** MATERIAL FOR THIS EXERCISE follows **
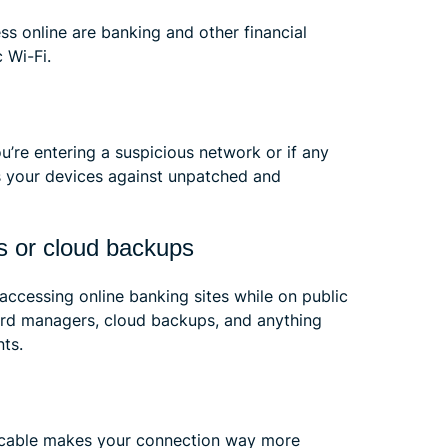
ss online are banking and other financial
 Wi-Fi.
u’re entering a suspicious network or if any
cts your devices against unpatched and
s or cloud backups
accessing online banking sites while on public
word managers, cloud backups, and anything
nts.
t cable makes your connection way more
** End of MATERIAL FOR THIS EXERCISE **
▶ TASK OBJECTIVE:
Every line of the data above should be repeated exactly. Omit the pictures.

▶ COMPLETED EXERCISE:
ss online are banking and other financial
 Wi-Fi.
u’re entering a suspicious network or if any
cts your devices against unpatched and
s or cloud backups
accessing online banking sites while on public
word managers, cloud backups, and anything
nts.
t cable makes your connection way more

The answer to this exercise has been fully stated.